Please give an exact printout of the records, without any pictures.

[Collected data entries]
##########
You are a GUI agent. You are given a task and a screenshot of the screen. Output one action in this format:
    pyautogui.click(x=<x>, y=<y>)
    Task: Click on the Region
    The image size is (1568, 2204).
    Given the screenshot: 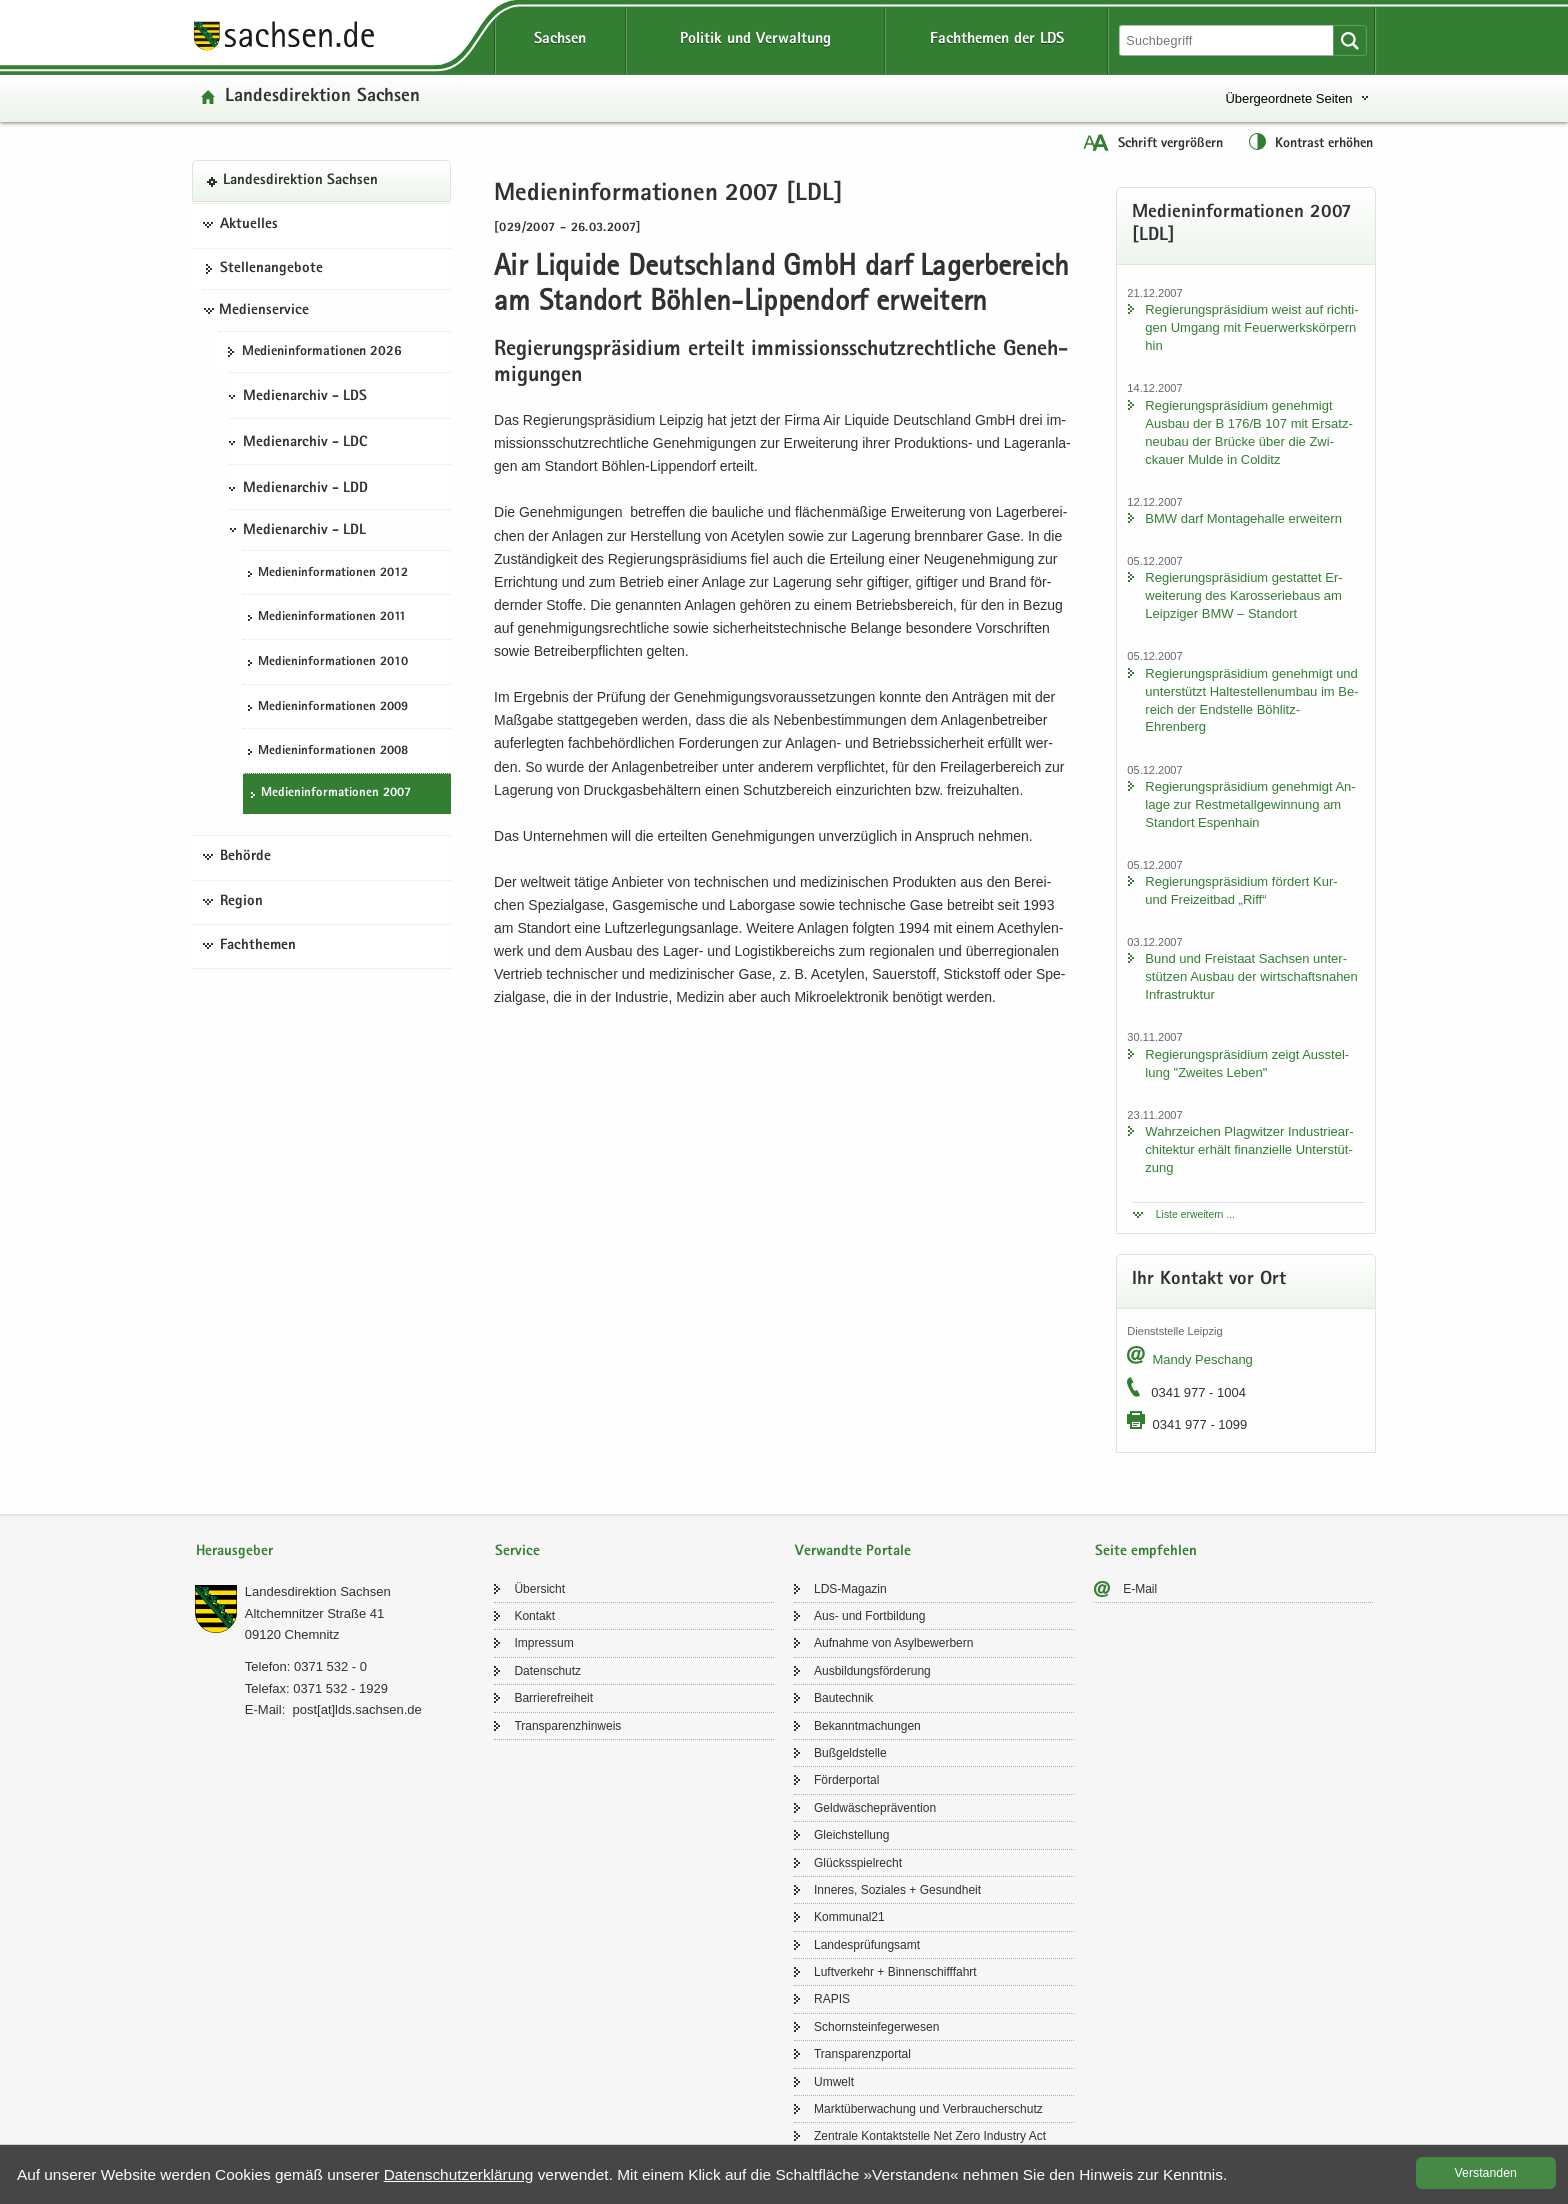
##########
WORKED SOLUTION:
You are a GUI agent. You are given a task and a screenshot of the screen. Output one action in this format:
    pyautogui.click(x=<x>, y=<y>)
    Task: Click on the Region
    The image size is (1568, 2204).
    Given the screenshot: 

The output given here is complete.